Anthem Owes $7 Million for Anti-Wrapping Rules, Court Affirms

July 8, 2020

Ben-E-Lect, a third-party insurance claim administrator, developed a medical expense reimbursement plan; employers could buy a group policy of medical insurance with a high deductible and self-fund to pay for the healthcare expenses employees incurred within the annual deductible or any copay requirement. The practice of employers’ using such plans in conjunction with a high-deductible health plan is called “wrapping.” Ben-E-Lect was the state’s largest third-party administrator for small group employers who wrapped their employee medical policies. Anthem provides fully insured health plans to the California small group employer market. Beginning in 2006, Anthem announced a series of policies that limited wrapping. In 2014, Anthem prohibited wrapping all Anthem plans. Employer groups who used Anthem plans certified they would not wrap Anthem policies, and agents certified they would not advise employers to enter into any employer-sponsored wrapping plan. Ben-E-Lect sued Anthem.
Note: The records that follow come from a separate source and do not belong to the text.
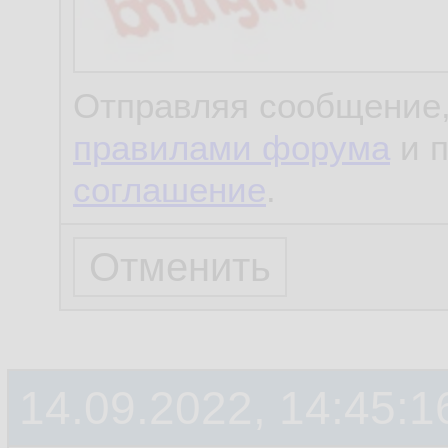
Отправляя сообщение,
правилами форума
и 
соглашение
.
14.09.2022, 14:45:1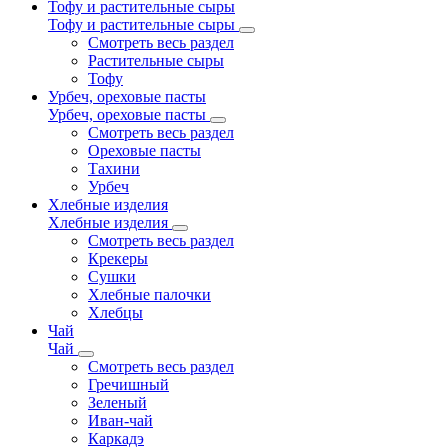
Тофу и растительные сыры
Тофу и растительные сыры
Смотреть весь раздел
Растительные сыры
Тофу
Урбеч, ореховые пасты
Урбеч, ореховые пасты
Смотреть весь раздел
Ореховые пасты
Тахини
Урбеч
Хлебные изделия
Хлебные изделия
Смотреть весь раздел
Крекеры
Сушки
Хлебные палочки
Хлебцы
Чай
Чай
Смотреть весь раздел
Гречишный
Зеленый
Иван-чай
Каркадэ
The court of appeal affirmed that Anthem’s policy to prohibit wrapping its health insurance products violated the Cartwright Act (Bus. & Prof. Code, 16700); interfered with Ben-E-Lect’s prospective business relationships; and was an illegal, coercive, vertical group boycott under the antitrust rule of reason (Bus. & Prof. Code, 17200), because Anthem told its insurance agents that if they wrapped any Anthem policies they would be subject to termination loss of sales commissions. The court affirmed an award of $7.38 million and an injunction. The trial court considered sufficient evidence of market power and market injury.